I also had an opportunity to do a story on him for chattanoogan.com about 2002. I tried to find it online this week but had trouble, but I still remember interviewing him over at the now-razed Red Bank Middle School complex on Dayton Boulevard.
Amid the older facility where he had once gone to school, this man who was then in about his late 60s and no spring chicken either was obviously still full of enthusiasm for teaching and working with young people. I remember I met him during his planning period, and he was quite patient and cordial in talking with me about his career and enjoyment of his work and did not seem distracted in the least.
He even invited me to attend both the final Red Bank Middle School football game and subsequent banquet coming up, and I, of course, could not say no. Attending them gave me a better insight into him, and I am sure those young eighth-grade boys of that era have an even greater appreciation for him now.

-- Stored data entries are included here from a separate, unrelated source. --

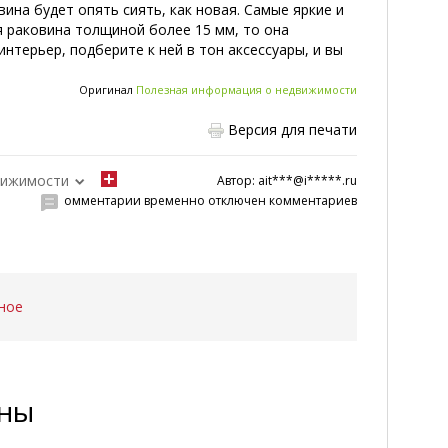
ина будет опять сиять, как новая. Самые яркие и
я раковина толщиной более 15 мм, то она
нтерьер, подберите к ней в тон аксессуары, и вы
Оригинал
Полезная информация о недвижимости
Версия для печати
вижимости
Автор:
ait***@i*****.ru
омментарии временно отключен комментариев
ное
ены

I also ran into him occasionally in later years as he struggled emotionally following the death of Carolyn in 2009.
While living in Knoxville, I also saw him at a Golden Gloves boxing event or two I was covering for the Knoxville News Sentinel there in the early 2010s. I think his back was bothering him, but his heart was in the right place, and he was enthusiastically helping the young Red Bank boys along with a younger coach or two.
I think he also mentioned then that he was trying to put together some historical information on the Red Bank Dixie Youth program that was then about 50 years old, and my name had come up as somebody who could possibly help him.
Needless to say, I stressed out a little thinking about taking on that additional job, although I eventually never heard anything else about it!
Luckily for Chattanooga, though, Skipper Fairbanks never grew tired of taking on additional duties for decades of mentoring youngsters in sports and elsewhere.
And all his work likely helped many deal better with the stresses of life that came as they grew older!